Itebero has been living in the sanctuary for a year, since local authorities confiscated her from poachers. Mehlman said he believed Itebero, named for a place near where she was found, started cracking nuts spontaneously and was not influenced by humans.
Alecia Lilly, a primatologist in Rwanda who worked for over a decade with captive gorillas in South Carolina and has seen Itebero at work, said most learning among gorillas occurs through imitation.
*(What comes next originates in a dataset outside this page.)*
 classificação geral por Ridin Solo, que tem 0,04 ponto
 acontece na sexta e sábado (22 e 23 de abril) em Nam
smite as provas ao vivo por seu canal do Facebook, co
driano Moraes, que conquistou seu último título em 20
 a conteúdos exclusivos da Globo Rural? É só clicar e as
But Itebero had no instructor, alone in her sanctuary with her keeper.
"Itebero is remarkably proficient at cracking nuts," Lilly told the AP. "It takes most chimpanzees many years to reach similar levels of proficiency."
Itebero's actions led some scientists to believe that gorillas in the wild might exhibit complex tool use as well, though no one has reported such behavior.
Earlier this year, researchers reported observing gorillas in the wild in the neighboring Republic of Congo's rain forests using simple tools, according to a team led by Thomas Breuer of the Wildlife Conservation Society at the Bronx Zoo.
In an e-mail message Monday from the Republic of Congo's Nouabale-Ndoki National Park, Breuer said that in 10 years of observation, his team had seen only two instances of tool use among gorillas, a stick used to test the depth of a pond, and a small tree trunk used for support and as a bridge.
Breuer said it was difficult to compare the behaviors his team witnessed in the wild with the more complex behavior exhibited by Itebero, who had had contact with humans. But he said Itebero's action "clearly shows that gorillas have the capability to use sophisticated tools even if they do not, or rarely, do this.
"Very often the use of tools is triggered by certain needs and it seems that gorillas have only little need to use tools in the wild," Breuer said.